Premo una mano contro il vuoto e così arresto il cuore pulsante della notte per fermarmi sulle sue pareti, incurante della giovinezza che gli attribuisce chiunque s’illuda di allungargliela con il ricorso a siffatte adulazioni.
Ho bisogno di conferire in privato con l’universo e posso farlo ovunque perché in questo periodo mi sento di nuovo tutt’uno con esso. Le mie parole, le mie azioni e i miei pensieri non hanno incertezze e si muovono con reciproco rispetto delle dovute precedenze. Non posso aspettarmi che questo stato duri per sempre, ma posso fare il possibile per continuare ad alimentarlo e sulla consapevolezza delle sue intermittenze devo coltivare l’abilità di affrontare i futuri scontri con le forze contrarie.
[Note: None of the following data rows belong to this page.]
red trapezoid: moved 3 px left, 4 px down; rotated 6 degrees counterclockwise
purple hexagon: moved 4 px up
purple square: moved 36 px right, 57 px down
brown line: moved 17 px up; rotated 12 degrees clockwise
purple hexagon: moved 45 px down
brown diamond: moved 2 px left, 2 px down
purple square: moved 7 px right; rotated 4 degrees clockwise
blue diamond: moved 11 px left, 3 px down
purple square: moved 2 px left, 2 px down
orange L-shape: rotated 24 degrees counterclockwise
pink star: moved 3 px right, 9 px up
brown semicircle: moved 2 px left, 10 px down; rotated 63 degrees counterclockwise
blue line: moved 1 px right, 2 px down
Forse proprio il mio attaccamento verso questa condizione di grazia dimostra come io non sia ancora all’altezza di trattenerla o d’esserne trattenuto. Mi sento rapito da un principio superiore che si origina da me e in me ricade, ma non è una suggestione passeggera né un inganno dei sensi: ne conosco la natura in quanto essa ha già permeato le fasi migliori della mia esistenza e pare che adesso la ammanti di nuovo.
Non so come si conservi ciò che è intangibile e al contempo avulso dai processi mentali, ma compirei già una grande impresa se riuscissi a descriverlo con la povertà delle parole. Non c’è modo di condividere ciò che in potenza già appartiene a tutti e di cui ognuno può fare solo una personale esperienza, o almeno questo è quanto intuisco.
Gioia e commozione risuonano e prorompono dal plesso solare, infine si allargano come se fossero dischi planetari a misura d’uomo, ma cosa mai posso scriverne? Forse la durata di certi fenomeni ha importanza fintantoché sussiste il concetto stesso di durata. Non cerco artifizi nelle elucubrazioni e il mio vandalismo diaristico si è protratto sin troppo.